= What the task asks =
Every line of the data should be written out exactly, with the pictures left out.

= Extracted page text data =
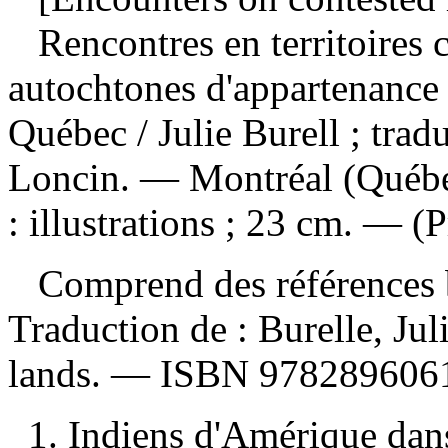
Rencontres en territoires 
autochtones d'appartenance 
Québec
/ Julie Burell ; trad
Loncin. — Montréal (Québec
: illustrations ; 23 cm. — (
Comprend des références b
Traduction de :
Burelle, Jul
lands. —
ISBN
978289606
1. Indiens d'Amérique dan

= Solution to this problem =
Rencontres en territoires 
autochtones d'appartenance 
Québec
/ Julie Burell ; trad
Loncin. — Montréal (Québec
: illustrations ; 23 cm. — (
Comprend des références b
Traduction de :
Burelle, Jul
lands. —
ISBN
978289606
1. Indiens d'Amérique dan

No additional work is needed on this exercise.